**TASK BRIEF**. Go through the listing below and write out exactly the lines from the one that mentions "det vil si sjelenes kaker, som" through the one that mentions "6 výsuvů, obsah: vrtáky, frézy, dílenské", minus the pictures.
[AVAILABLE RECORDS — start]
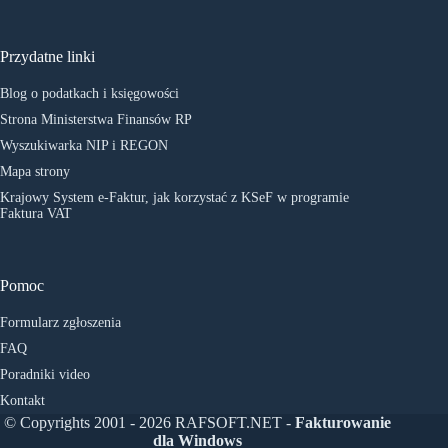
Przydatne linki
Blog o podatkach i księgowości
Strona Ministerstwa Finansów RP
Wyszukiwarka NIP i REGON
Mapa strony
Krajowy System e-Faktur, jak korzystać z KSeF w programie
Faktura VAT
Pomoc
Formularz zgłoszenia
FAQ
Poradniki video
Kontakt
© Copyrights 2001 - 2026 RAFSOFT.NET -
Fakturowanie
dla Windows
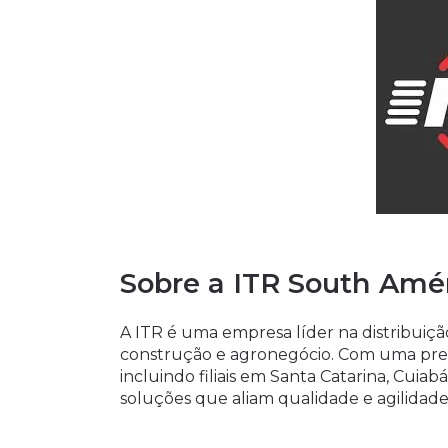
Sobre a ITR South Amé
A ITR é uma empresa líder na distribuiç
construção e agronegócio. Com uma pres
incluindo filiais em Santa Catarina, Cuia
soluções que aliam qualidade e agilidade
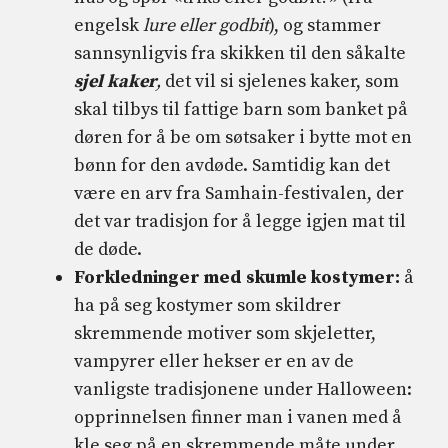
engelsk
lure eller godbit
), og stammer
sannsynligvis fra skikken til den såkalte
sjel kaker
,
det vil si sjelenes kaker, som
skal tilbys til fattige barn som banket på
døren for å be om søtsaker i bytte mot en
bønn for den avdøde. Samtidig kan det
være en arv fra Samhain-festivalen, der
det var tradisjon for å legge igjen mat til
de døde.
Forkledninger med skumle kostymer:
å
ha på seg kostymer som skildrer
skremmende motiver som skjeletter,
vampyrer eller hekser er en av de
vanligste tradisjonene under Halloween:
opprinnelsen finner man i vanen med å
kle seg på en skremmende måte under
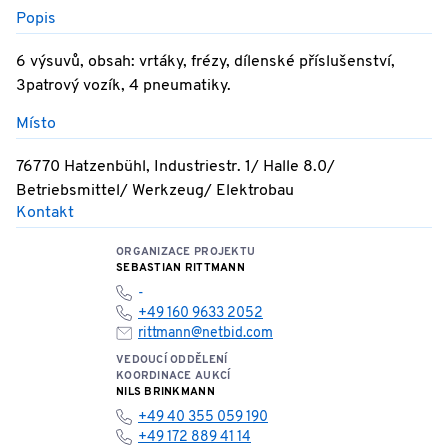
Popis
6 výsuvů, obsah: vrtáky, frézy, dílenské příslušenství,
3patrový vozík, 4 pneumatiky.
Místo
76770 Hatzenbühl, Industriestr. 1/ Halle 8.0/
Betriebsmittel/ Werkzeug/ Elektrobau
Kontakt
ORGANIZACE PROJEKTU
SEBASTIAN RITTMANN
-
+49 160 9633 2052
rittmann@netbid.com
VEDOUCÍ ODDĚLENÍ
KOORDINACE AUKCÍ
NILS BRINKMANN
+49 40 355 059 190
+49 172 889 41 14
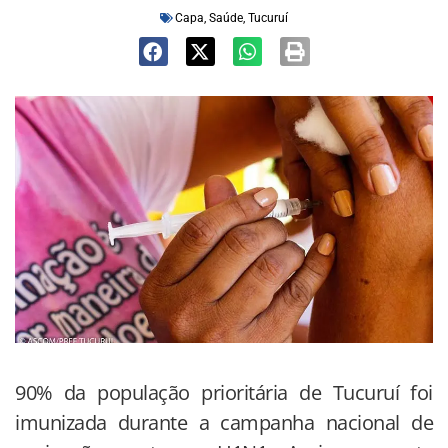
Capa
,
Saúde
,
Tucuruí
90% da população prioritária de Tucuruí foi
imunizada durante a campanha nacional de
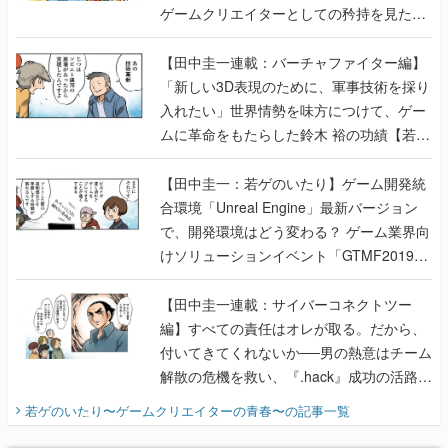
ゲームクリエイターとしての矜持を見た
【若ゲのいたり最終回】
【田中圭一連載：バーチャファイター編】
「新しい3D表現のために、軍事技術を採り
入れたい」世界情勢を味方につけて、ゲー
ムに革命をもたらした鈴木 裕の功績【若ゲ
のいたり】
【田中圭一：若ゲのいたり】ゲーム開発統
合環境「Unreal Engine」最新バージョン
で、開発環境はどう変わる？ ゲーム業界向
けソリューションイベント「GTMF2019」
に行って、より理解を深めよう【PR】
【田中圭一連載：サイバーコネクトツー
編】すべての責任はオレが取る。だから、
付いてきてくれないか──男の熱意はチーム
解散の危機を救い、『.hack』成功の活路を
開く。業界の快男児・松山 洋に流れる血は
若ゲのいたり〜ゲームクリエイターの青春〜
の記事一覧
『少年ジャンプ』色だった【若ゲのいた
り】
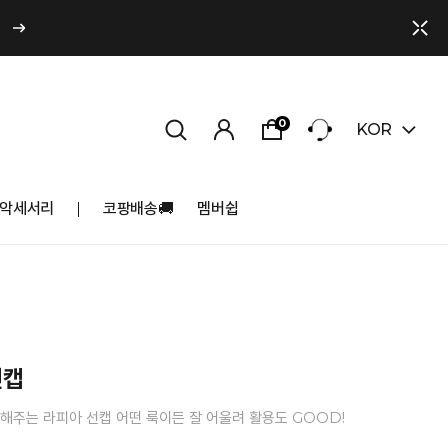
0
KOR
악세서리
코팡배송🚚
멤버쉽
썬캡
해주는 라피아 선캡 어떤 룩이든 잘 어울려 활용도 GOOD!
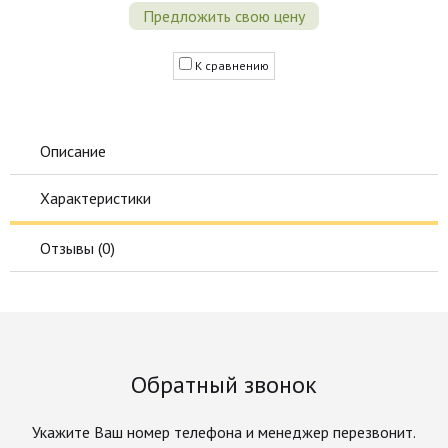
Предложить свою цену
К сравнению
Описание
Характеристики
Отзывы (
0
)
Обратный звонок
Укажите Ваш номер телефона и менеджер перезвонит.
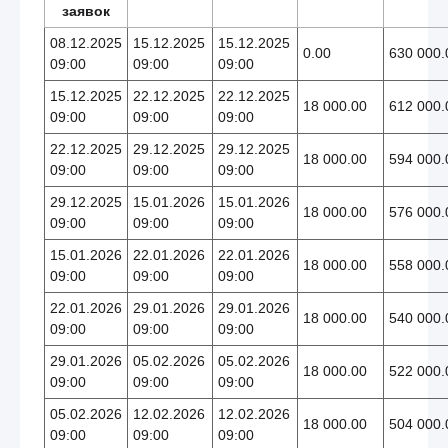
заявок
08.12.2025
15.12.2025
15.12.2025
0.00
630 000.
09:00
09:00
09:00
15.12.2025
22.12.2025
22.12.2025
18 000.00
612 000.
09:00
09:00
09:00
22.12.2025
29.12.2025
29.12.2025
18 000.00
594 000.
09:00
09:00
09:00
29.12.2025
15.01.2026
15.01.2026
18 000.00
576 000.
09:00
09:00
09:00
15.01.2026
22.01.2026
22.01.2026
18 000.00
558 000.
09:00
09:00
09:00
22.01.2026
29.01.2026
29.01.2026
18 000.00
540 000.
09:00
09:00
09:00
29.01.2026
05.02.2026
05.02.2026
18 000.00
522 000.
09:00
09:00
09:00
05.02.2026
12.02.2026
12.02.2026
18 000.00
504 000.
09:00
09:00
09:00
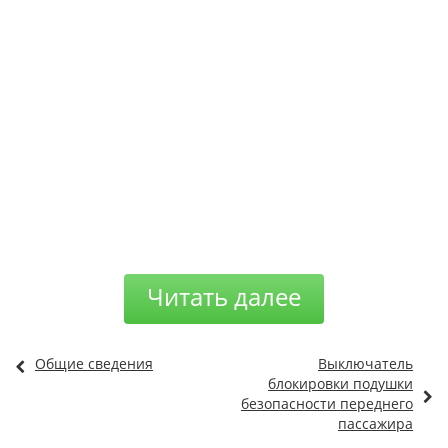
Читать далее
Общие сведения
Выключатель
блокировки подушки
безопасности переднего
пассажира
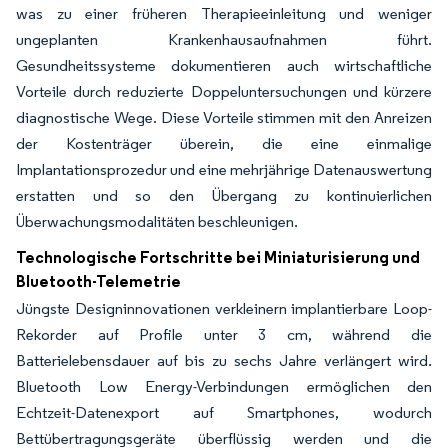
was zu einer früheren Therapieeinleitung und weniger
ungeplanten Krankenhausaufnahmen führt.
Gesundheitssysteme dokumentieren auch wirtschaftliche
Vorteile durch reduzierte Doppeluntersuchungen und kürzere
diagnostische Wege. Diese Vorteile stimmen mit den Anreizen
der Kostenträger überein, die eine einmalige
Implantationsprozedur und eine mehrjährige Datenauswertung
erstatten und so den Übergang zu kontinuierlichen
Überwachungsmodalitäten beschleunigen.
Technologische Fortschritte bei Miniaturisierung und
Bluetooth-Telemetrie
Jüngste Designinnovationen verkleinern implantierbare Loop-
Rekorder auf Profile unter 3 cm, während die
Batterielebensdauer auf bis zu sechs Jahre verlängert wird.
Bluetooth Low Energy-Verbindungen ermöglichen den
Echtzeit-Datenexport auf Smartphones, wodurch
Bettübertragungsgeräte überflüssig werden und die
[AVAILABLE RECORDS — finish]
**TASK OUTPUT**.
det vil si sjelenes kaker, som
skal tilbys til fattige barn som banket på
døren for å be om søtsaker i bytte mot en
bønn for den avdøde. Samtidig kan det
være en arv fra Samhain-festivalen, der
det var tradisjon for å legge igjen mat til
de døde.
Forkledninger med skumle kostymer:
å
ha på seg kostymer som skildrer
skremmende motiver som skjeletter,
vampyrer eller hekser er en av de
vanligste tradisjonene under Halloween:
opprinnelsen finner man i vanen med å
kle seg på en skremmende måte under
Popis
6 výsuvů, obsah: vrtáky, frézy, dílenské příslušenství,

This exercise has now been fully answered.